Connectomics is a subfield of neuroscience that aims to map the brain's intricate wiring diagram. Accurate neuron segmentation from microscopy volumes is essential for automating connectome reconstruction. However, current state-of-the-art algorithms use image-based convolutional neural networks that are limited to local neuron shape context. Thus, we introduce a new framework that reasons over global neuron shape with a novel point affinity transformer.

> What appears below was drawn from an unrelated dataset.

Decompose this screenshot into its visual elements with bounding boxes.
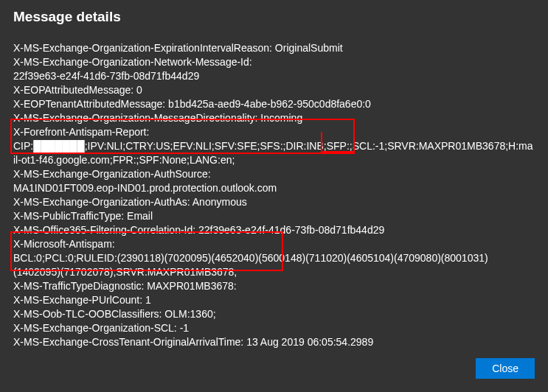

Our framework embeds a (multi-)neuron point cloud into a fixed-length feature set from which we can decode any point pair affinities, enabling clustering neuron point clouds for automatic proofreading. We also show that the learned feature set can easily be mapped to a contrastive embedding space that enables neuron-type classification using a simple KNN classifier. Our approach excels in two demanding connectomics tasks: proofreading segmentation errors and classifying neuron types. Evaluated on three benchmark datasets derived from state-of-the-art connectomes, our method outperforms point transformers, graph neural networks, and unsupervised clustering baselines.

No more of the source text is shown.